Currently, 16000 villages are un-electrified in the state. Of these, 1250 villages are so isolated that the state electricity board has declared them as "inaccessible to grid power". It is not that there is a deficit of power in Chattisgarh. In fact, with the potential to produce up to 50,000 mw of power, Chattisgarh is poised to become the power hub of India. But connecting these villages to conventional grid power poses its own challenges – economic, social and environmental. It would mean denuding large areas of forest, which maintain the delicate ecological balance of the region – conserving soil and water, controlling floods, drought and pollution.
Which is why the Chattisgarh State Renewable Energy Development Agency (CREDA), under the department of energy, Chattisgarh, looked at more environment-friendly options like solar power to electrify villages in dense forests. Working with the state electricity board, CREDA will electrify over 1253 villages with priority being given to non-electrified police stations in the naxalite-affected districts.
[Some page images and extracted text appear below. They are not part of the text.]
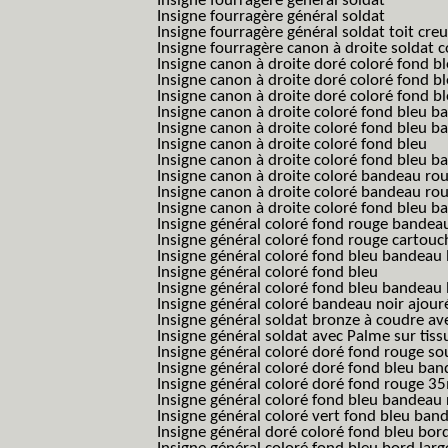
Insigne fourragère général soldat
Insigne fourragère général soldat
Insigne fourragère général soldat toit cre
Insigne fourragère canon à droite soldat
Insigne canon à droite doré coloré fond b
Insigne canon à droite doré coloré fond 
Insigne canon à droite doré coloré fond b
Insigne canon à droite coloré fond bleu b
Insigne canon à droite coloré fond bleu ba
Insigne canon à droite coloré fond bleu
Insigne canon à droite coloré fond bleu 
Insigne canon à droite coloré bandeau rou
Insigne canon à droite coloré bandeau ro
Insigne canon à droite coloré fond bleu 
Insigne général coloré fond rouge bandea
Insigne général coloré fond rouge cartouc
Insigne général coloré fond bleu bandeau 
Insigne général coloré fond bleu
Insigne général coloré fond bleu bandeau 
Insigne général coloré bandeau noir ajour
Insigne général soldat bronze à coudre ave
Insigne général soldat avec Palme sur tiss
Insigne général coloré doré fond rouge 
Insigne général coloré doré fond bleu b
Insigne général coloré doré fond rouge 
Insigne général coloré fond bleu bandea
Insigne général coloré vert fond bleu b
Insigne général doré coloré fond bleu bord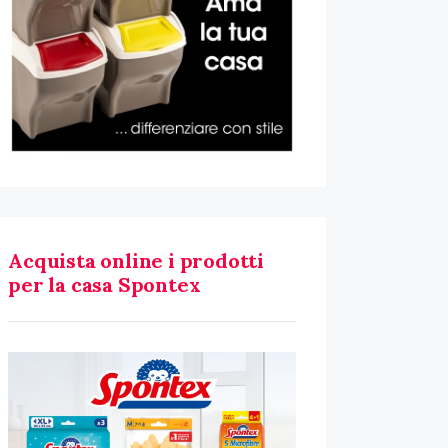
Acquista online i prodotti
per la casa Spontex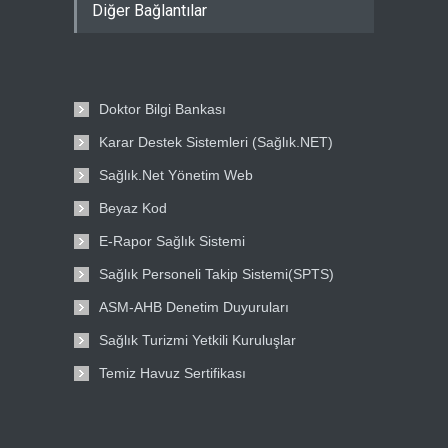
Diğer Bağlantılar
Doktor Bilgi Bankası
Karar Destek Sistemleri (Sağlık.NET)
Sağlık.Net Yönetim Web
Beyaz Kod
E-Rapor Sağlık Sistemi
Sağlık Personeli Takip Sistemi(SPTS)
ASM-AHB Denetim Duyuruları
Sağlık Turizmi Yetkili Kuruluşlar
Temiz Havuz Sertifikası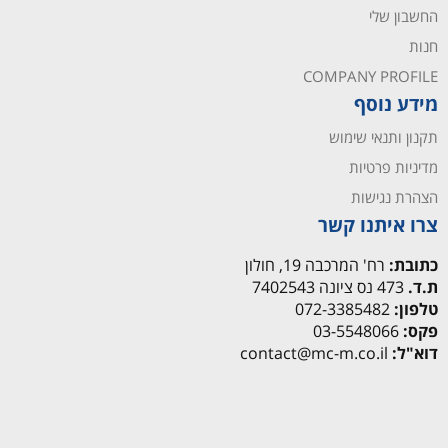
החשבון שלי
חנות
COMPANY PROFILE
מידע נוסף
תקנון ותנאי שימוש
מדיניות פרטיות
הצהרת נגישות
צרו איתנו קשר
כתובת:
רח' המרכבה 19, חולון
ת.ד.
473 נס ציונה 7402543
טלפון:
072-3385482
פקס:
03-5548066
דוא"ל:
contact@mc-m.co.il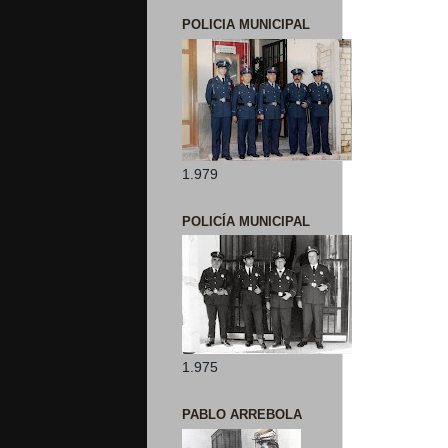
POLICIA MUNICIPAL
1.979
POLICÍA MUNICIPAL
1.975
PABLO ARREBOLA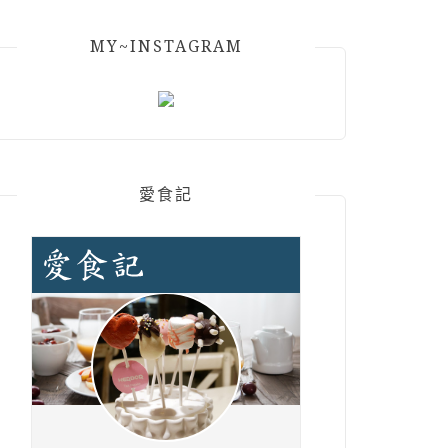
MY~INSTAGRAM
愛食記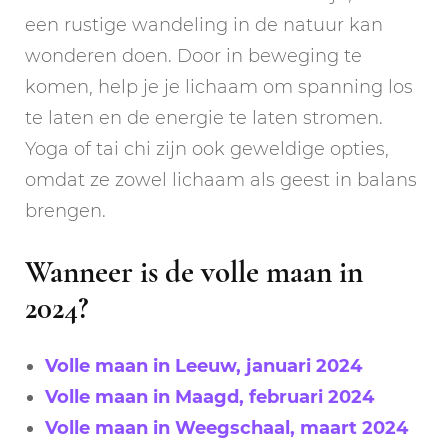
een rustige wandeling in de natuur kan
wonderen doen. Door in beweging te
komen, help je je lichaam om spanning los
te laten en de energie te laten stromen.
Yoga of tai chi zijn ook geweldige opties,
omdat ze zowel lichaam als geest in balans
brengen.
Wanneer is de volle maan in
2024?
Volle maan in Leeuw, januari 2024
Volle maan in Maagd, februari 2024
Volle maan in Weegschaal, maart 2024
Tata BP Solar has been working closely with CREDA during the last 5-6 years. It has set up over 100 solar power plants in a phased manner, in 107 villages across 5 districts. Ranging from 1kwp to 6kwp, these plants provide power for 6 to 22 streetlights and 38 to 220 home lighting systems per village / cluster. The grid quality power from the solar power plants has had a positive impact on the health, education, entertainment and economic activities in these villages, largely populated by poor tribes.
After the successful implementation of this project, which was completed on time, with no Health, Safety, Security and Environment (HSSE) violations, Tata BP Solar has received another significant order from CREDA for 112 solar power plants with a total size of 0.5 mw amounting to Rs216 million.